In Windows, you can install Docker directly from the Microsoft Store. When it’s finished installing, reboot your system and allow Windows to install or update the Windows Subsystem for Linux (WSL), which Docker requires. This may take some time. Once Docker is up and running, wait a few seconds more until the status line at the bottom of the Docker sidebar says “Engine running”.

Now launch PowerShell from the Windows menu and type the following as a single line, replacing the variables in square brackets with your own settings. Replace “username” and “password” with the camera username and password that you set in the Tapo app:

docker run --name webrtc -p 8000:8000 -e RUN_ARGS="-u rtsp://username:password@IP_address:554/stream2" --restart unless-stopped -d mpromonet/webrtc-streamer

PowerShell may warn you that mpromonet/webrtc-streamer isn’t installed locally, but don’t worry: it will download and install all of the necessary components for you.

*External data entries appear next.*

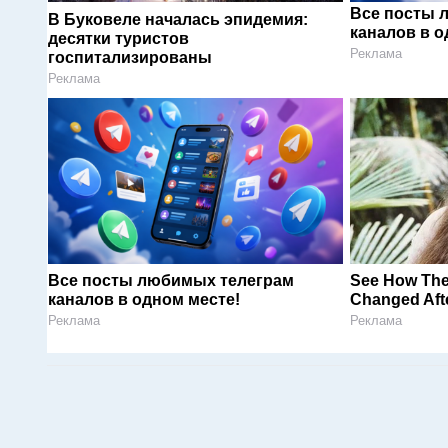
Все посты 
В Буковеле началась эпидемия:
каналов в о
десятки туристов
Реклама
госпитализированы
Реклама
Все посты любимых телеграм
See How The
каналов в одном месте!
Changed Afte
Реклама
Реклама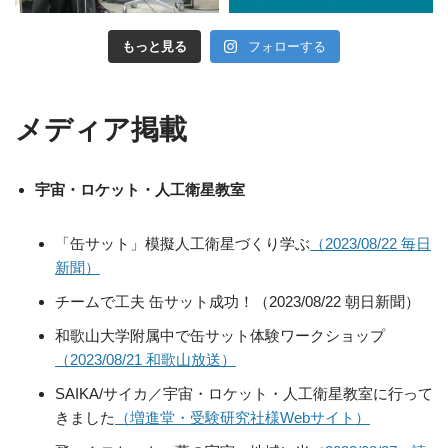
もっと見る
フォローする
メディア掲載
宇宙・ロケット・人工衛星教室
「缶サット」模擬人工衛星づくり学ぶ
（2023/08/22 毎日
新聞）
チームで工夫 缶サット成功！（2023/08/22 朝日新聞）
和歌山大学附属中で缶サット体験ワークショップ
（2023/08/21 和歌山放送）
SAIKA/サイカ／宇宙・ロケット・人工衛星教室に行って
きました
（増進堂・受験研究社様Webサイト）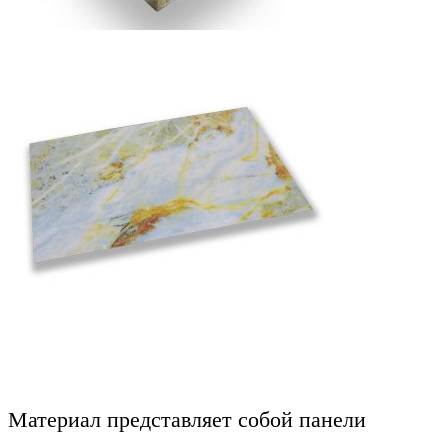
Материал представляет собой панели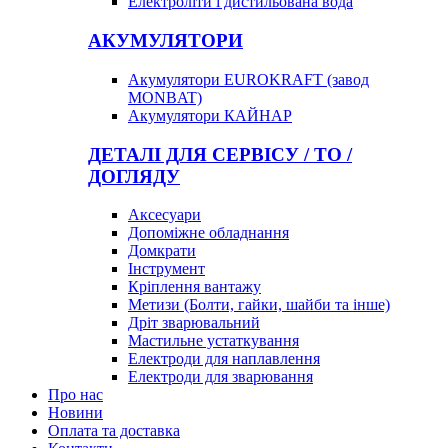
Електроліти і дистильована вода
АКУМУЛЯТОРИ
Акумулятори EUROKRAFT (завод
MONBAT)
Акумулятори КАЙНАР
ДЕТАЛІ ДЛЯ СЕРВІСУ / ТО /
ДОГЛЯДУ
Аксесуари
Допоміжне обладнання
Домкрати
Інструмент
Кріплення вантажу
Метизи (Болти, гайки, шайби та інше)
Дріт зварювальний
Мастильне устаткування
Електроди для наплавлення
Електроди для зварювання
Про нас
Новини
Оплата та доставка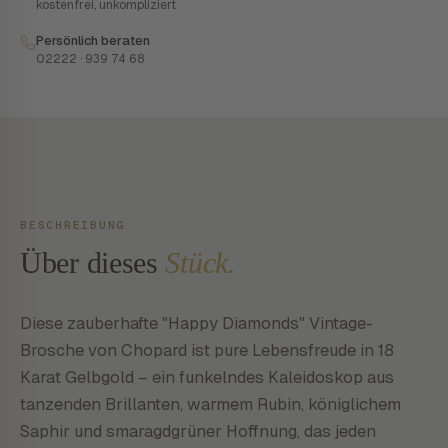
kostenfrei, unkompliziert
Persönlich beraten
02222 · 939 74 68
BESCHREIBUNG
Über dieses
Stück.
Diese zauberhafte "Happy Diamonds" Vintage-
Brosche von Chopard ist pure Lebensfreude in 18
Karat Gelbgold – ein funkelndes Kaleidoskop aus
tanzenden Brillanten, warmem Rubin, königlichem
Saphir und smaragdgrüner Hoffnung, das jeden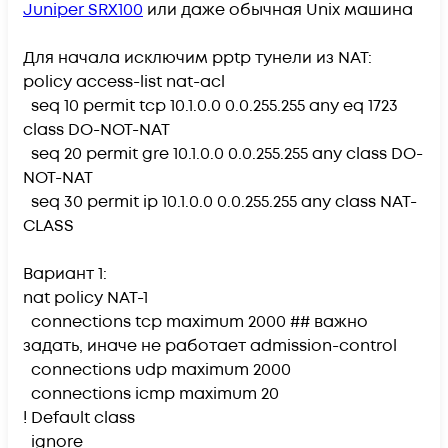
Juniper SRX100
или даже обычная Unix машина
Для начала исключим pptp тунели из NAT:
policy access-list nat-acl
seq 10 permit tcp 10.1.0.0 0.0.255.255 any eq 1723
class DO-NOT-NAT
seq 20 permit gre 10.1.0.0 0.0.255.255 any class DO-
NOT-NAT
seq 30 permit ip 10.1.0.0 0.0.255.255 any class NAT-
CLASS
Вариант 1:
nat policy NAT-1
connections tcp maximum 2000
##
важно
задать, иначе не работает admission-control
connections udp maximum 2000
connections icmp maximum 20
! Default class
ignore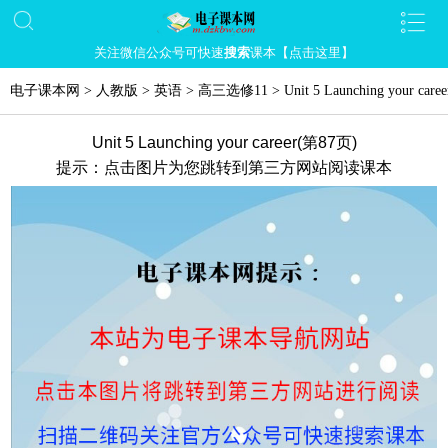
关注微信公众号可快速
搜索
课本【点击这里】
电子课本网
>
人教版
>
英语
>
高三选修11
>
Unit 5 Launching your caree
Unit 5 Launching your career(第87页)
提示：点击图片为您跳转到第三方网站阅读课本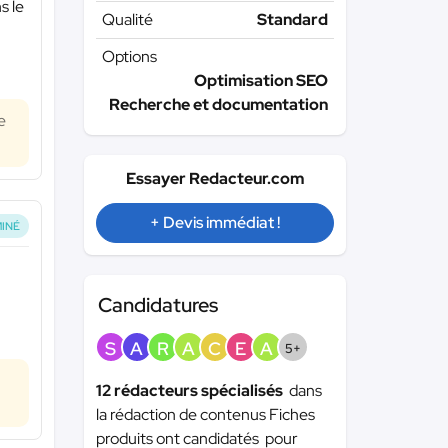
s le
Qualité
Standard
Options
Optimisation SEO
Recherche et documentation
e
Essayer Redacteur.com
+ Devis immédiat !
INÉ
Candidatures
S
A
R
A
C
E
A
5+
12 rédacteurs spécialisés
dans
la rédaction de contenus Fiches
produits ont candidatés pour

When it’s completed, you’ll see a new container in the Docker dashboard. This is where the streaming service lives. You can now view the video feed in a web browser, via WebRTC. To do so, just open a new browser window and point it at: 

http://localhost:8000/webrtcstreamer.html?video=rtsp://username:password@IP_address:554/stream2

Again, swap the username, password and IP_address for the credentials that apply to your setup, but leave the port (:554) and the local address (localhost:8000) unchanged. When the page loads, you should immediately see the stream from your camera.

Beyond your PC

You can access the stream from other computers on your local network by swapping “localhost” in the address above for the IP address of the computer managing the stream within Docker. You can find this by opening a command prompt and entering “ipconfig”; this command lists all the addresses associated with your computer’s active wired and wireless network connections.

Look for the entry beside IPv4 Address: in the screenshot on the right, that’s 192.168.0.210. This is what we need to use in place of “localhost” in the address given above to display the stream on another computer on our local network.

Being able to view the stream on your local network is great if you want to see whether it’s worth getting up to answer the front door, but less useful if you’re out and about. To monitor the feed from beyond your network, you’ll need to set up port forwarding to send any incoming connections to the PC managing your stream, or to the camera itself.

The process for doing this depends on your router, so you’ll need to check the documentation; the key is that you need to redirect incoming http/https requests to the PC running Docker, which will need to stay switched on and awake around the clock. Again, it’s a good idea to give it a static IP address, as if an automatically assigned address changes you won’t be able to look it up remotely.

 

Recording footage

Watching footage is one thing, but unless you’re peering at the screen around the clock you’re unlikely to be watching at precisely the moment something notable happens. Recording the feed lets you review any suspicious incidents – and means you have a copy of the evidence.

If you have a NAS appliance, it may have built-in capabilities to record the stream from your camera. Synology’s Surveillance Station software (tinyurl.com/374synnas) supports close to 9,000 IP camera models and other devices, enables mobile access, and can trigger real-time alerts if unexpected movement is detected. QNAP offers its QVR Client Pro (tinyurl.com/374qnapnas) for its own NAS devices, as well as for Windows and macOS.

Otherwise, you can use local software running on a spare PC. Security Eye for Windows (tinyurl.com/374seceye) is a free tool that lets you set up recording schedules, and can alert you via email or SMS when it detects motion. iSpy (ispyconnect.com) is another option with very low system requirements – just 2GB of RAM and 200GB of free drive space should be enough to host up to four cameras at fairly low resolution.

Finally, if you have a spare Raspberry Pi, you can easily install motionEye (tinyurl.com/374motioneye) through DietPi (dietpi.com). As well as supporting standard IP cameras such as our Tap model, it claims compatibility with most USB cameras, and can upload media directly to Google Drive and Dropbox, giving you a safe off-site repository for captured footage.